A Case Against “Inclusive Language”
The debate over “inclusive language” rages on. The average parishioner may not follow the volleys back and forth. I confess that I am not your average parishioner. My background includes preparation for ordination in the United Methodist Church, followed by conversion to the Catholic Church. But I am not the only Catholic who has noted inclusive language being used in the local parish where it has not been approved.
As a Protestant seminarian, I used inclusive language regularly because it was expected by my professors. I often found it awkward and imprecise. At the same time, I am no stranger to gender bias. I have been hurt deeply over the years by disrespect for my intelligence and contributions as a woman. Yet, I question what end is furthered by the use of inclusive language.
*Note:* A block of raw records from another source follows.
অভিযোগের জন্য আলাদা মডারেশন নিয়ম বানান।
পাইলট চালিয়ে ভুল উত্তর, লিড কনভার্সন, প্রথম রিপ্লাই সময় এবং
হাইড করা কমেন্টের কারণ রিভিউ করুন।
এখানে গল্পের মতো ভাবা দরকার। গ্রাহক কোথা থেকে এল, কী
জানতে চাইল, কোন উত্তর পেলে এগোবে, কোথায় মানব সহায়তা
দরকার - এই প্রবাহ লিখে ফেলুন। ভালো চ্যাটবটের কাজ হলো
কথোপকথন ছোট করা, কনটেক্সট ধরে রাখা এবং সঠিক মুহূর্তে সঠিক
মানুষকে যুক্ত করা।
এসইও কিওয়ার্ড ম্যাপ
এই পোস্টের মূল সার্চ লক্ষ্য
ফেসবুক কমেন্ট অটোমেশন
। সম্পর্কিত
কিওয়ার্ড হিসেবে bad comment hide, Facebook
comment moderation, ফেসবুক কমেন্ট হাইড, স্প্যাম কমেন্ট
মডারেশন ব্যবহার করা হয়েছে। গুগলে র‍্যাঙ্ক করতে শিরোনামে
There are some solid theological limits to the use of inclusive language. Furthermore, the spiritual shortcomings of inclusive language stop me dead in my tracks.
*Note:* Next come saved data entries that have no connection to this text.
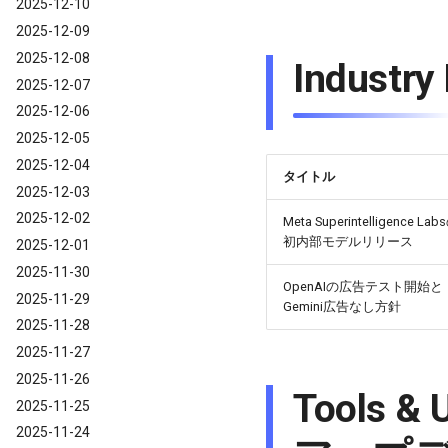
2025-12-10
2025-12-09
2025-12-08
Indust
2025-12-07
2025-12-06
2025-12-05
2025-12-04
タイトル
2025-12-03
2025-12-02
Meta Superintelligence Lab
初内部モデルリリース
2025-12-01
2025-11-30
OpenAIの広告テスト開始と
2025-11-29
Gemini広告なし方針
2025-11-28
2025-11-27
2025-11-26
Tools
2025-11-25
2025-11-24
Most supporters of inclusive language say they are motivated by pastoral concerns. They want the Church to communicate the good news about Jesus “effectively.” They believe inclusive language reaches women. Their opponents remind us that our religion is gender-specific. For example, Christ walked the earth as a male. Our understanding of both Christ and the Church are centered in this fact.
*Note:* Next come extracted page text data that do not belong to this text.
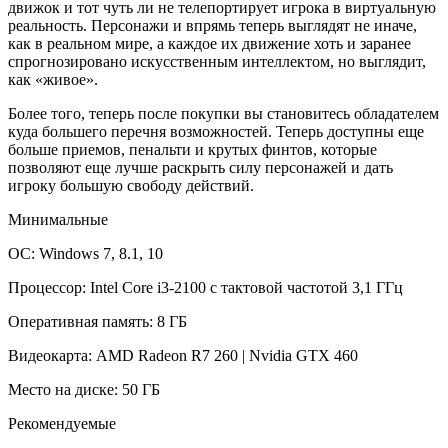
движок и тот чуть ли не телепортирует игрока в виртуальную
реальность. Персонажи и впрямь теперь выглядят не иначе,
как в реальном мире, а каждое их движение хоть и заранее
спрогнозировано искусственным интеллектом, но выглядит,
как «живое».
Более того, теперь после покупки вы становитесь обладателем
куда большего перечня возможностей. Теперь доступны еще
больше приемов, пенальти и крутых финтов, которые
позволяют еще лучше раскрыть силу персонажей и дать
игроку большую свободу действий.
Минимальные
ОС: Windows 7, 8.1, 10
Процессор: Intel Core i3-2100 с тактовой частотой 3,1 ГГц
Оперативная память: 8 ГБ
Видеокарта: AMD Radeon R7 260 | Nvidia GTX 460
Место на диске: 50 ГБ
Рекомендуемые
Speakers of Latin-based languages are generally bemused about our preoccupation with translation. Pronouns in these tongues clearly indicate the masculine and feminine, singular and plural. English does not. This peculiarity of English forces us to “choose a gender” when translating passages about individuals or groups of people. Traditionally, the gender chosen has been male. This is no longer always true. The changing role of women in society has forced many linguistic changes in the last 30 years. But the heavy-handed imposition of inclusive language can actually impede communication and obscure the revealed truth about God.